If there were stable transuranic nucleii, we'd need to work very hard to explain why we can't find any in the universe.
Possible, not probable. It’s a cool idea but even if the island is theoretically possible and there’s some real astrophysical process that could actually synthetize such nuclei, they’d likely still be only "stable" relative to other superheavy elements. That is, half-lifes from seconds to years or something like that rather than microseconds.
Similarly, I saw this and thought, "Didn't we know this already?" I was taught this literally a few weeks ago in my "Astronomy for non-STEM majors" class.

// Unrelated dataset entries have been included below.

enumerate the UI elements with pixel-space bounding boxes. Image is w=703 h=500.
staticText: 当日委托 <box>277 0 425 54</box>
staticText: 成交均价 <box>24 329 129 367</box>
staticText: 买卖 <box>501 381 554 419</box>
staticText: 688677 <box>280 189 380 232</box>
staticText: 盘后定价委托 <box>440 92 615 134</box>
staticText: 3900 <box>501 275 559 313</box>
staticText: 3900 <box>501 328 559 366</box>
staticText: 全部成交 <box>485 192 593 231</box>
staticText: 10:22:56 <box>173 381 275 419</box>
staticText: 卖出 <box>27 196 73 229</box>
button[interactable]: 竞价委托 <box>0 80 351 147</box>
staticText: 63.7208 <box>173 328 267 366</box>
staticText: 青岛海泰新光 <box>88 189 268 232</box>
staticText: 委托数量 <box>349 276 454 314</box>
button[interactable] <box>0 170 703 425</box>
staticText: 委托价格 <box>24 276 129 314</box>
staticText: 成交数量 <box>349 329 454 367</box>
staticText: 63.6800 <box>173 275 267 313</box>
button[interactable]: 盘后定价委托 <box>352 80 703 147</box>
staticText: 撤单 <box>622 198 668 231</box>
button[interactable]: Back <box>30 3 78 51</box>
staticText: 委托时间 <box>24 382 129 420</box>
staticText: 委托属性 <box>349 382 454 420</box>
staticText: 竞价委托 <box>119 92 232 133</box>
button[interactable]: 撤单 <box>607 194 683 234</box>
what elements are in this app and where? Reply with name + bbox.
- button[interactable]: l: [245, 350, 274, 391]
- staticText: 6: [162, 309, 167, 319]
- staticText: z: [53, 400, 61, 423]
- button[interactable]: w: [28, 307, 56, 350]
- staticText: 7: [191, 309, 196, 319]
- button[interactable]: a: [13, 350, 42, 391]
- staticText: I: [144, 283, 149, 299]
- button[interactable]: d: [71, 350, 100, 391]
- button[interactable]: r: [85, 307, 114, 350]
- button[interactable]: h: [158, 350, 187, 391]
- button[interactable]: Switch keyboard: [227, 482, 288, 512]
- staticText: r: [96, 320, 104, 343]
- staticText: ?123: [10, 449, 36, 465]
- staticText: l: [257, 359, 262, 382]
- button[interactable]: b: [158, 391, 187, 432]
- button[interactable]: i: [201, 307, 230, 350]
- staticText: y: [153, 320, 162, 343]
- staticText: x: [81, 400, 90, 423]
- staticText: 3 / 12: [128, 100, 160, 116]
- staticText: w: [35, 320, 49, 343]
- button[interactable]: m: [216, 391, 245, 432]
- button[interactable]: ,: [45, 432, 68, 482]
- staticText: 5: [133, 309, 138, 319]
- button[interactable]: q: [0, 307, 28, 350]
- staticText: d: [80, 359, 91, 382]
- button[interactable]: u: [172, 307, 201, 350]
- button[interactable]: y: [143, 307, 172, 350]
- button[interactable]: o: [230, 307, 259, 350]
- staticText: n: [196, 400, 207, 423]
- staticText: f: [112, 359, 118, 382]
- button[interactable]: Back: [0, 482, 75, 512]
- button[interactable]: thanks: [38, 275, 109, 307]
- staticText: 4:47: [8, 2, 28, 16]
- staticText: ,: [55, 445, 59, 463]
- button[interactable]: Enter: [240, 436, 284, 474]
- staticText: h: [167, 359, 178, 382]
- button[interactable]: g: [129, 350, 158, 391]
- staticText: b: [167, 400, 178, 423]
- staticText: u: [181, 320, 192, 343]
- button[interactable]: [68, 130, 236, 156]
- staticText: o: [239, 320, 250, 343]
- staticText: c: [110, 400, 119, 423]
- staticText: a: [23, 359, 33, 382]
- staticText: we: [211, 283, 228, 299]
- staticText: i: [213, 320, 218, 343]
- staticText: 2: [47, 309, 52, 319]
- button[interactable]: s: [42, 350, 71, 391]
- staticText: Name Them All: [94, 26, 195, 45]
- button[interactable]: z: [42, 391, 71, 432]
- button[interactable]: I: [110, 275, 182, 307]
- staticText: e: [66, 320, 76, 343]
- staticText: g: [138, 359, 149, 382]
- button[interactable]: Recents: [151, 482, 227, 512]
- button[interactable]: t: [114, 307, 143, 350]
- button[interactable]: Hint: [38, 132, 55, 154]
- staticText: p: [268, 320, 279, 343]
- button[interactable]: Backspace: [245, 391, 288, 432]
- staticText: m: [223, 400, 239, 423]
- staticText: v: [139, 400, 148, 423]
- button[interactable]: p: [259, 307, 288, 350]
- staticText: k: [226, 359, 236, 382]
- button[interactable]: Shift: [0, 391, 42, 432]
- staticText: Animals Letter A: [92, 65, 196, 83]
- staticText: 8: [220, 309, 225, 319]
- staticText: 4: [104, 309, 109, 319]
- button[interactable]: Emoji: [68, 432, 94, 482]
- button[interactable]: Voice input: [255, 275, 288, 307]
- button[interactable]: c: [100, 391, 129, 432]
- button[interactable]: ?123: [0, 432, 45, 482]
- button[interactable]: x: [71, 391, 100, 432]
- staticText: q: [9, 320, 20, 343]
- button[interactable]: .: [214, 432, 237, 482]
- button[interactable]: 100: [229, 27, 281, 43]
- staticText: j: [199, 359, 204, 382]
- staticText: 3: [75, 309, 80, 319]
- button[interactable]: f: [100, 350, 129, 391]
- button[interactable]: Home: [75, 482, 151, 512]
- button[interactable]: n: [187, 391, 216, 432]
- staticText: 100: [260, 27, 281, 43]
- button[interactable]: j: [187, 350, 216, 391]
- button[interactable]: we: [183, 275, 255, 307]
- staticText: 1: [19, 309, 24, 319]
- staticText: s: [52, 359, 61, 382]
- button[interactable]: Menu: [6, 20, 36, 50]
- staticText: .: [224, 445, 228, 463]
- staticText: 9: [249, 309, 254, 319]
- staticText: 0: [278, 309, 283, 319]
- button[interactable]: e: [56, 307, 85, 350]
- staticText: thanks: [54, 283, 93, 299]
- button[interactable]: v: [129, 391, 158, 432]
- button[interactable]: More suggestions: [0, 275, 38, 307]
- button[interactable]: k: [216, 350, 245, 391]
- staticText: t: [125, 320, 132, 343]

The article is talking about the r-process, so it’s still supernovas (either core-collapse or more likely neutron star collision) that would have forged these elements. Ancient or not, a stably burning star isn’t going to synthetize nuclei heavier than iron in non-negligible quantities.
How ancient are we talking here? Was there a time when the size of the universe was large enough to form stars but still much denser than it is today? That meant there was "more" matter available to those stars for crunch into large atoms.
I am thinking these are the first stars formed after the Big Bang (when there was only Hydrogen and Helium and some Lithium), but those stars don't live very long.
IMHO there are probably ways for heavy elements to form without neutron stars or supernova explosions. We have so much of these heavy elements in the crust of the Earth (and they tend to fall down towards the center when a planet is formed).
No. The massive stars that produce these elements have very brief lives. What's different is that the metallicity of later stars is higher than earlier stars. In essence, the earliest stars were formed from gas that had virtually no metals in them and because of that could grow much larger. But after their death, they polluted the ISM with metals which prevented later generations from becoming as massive.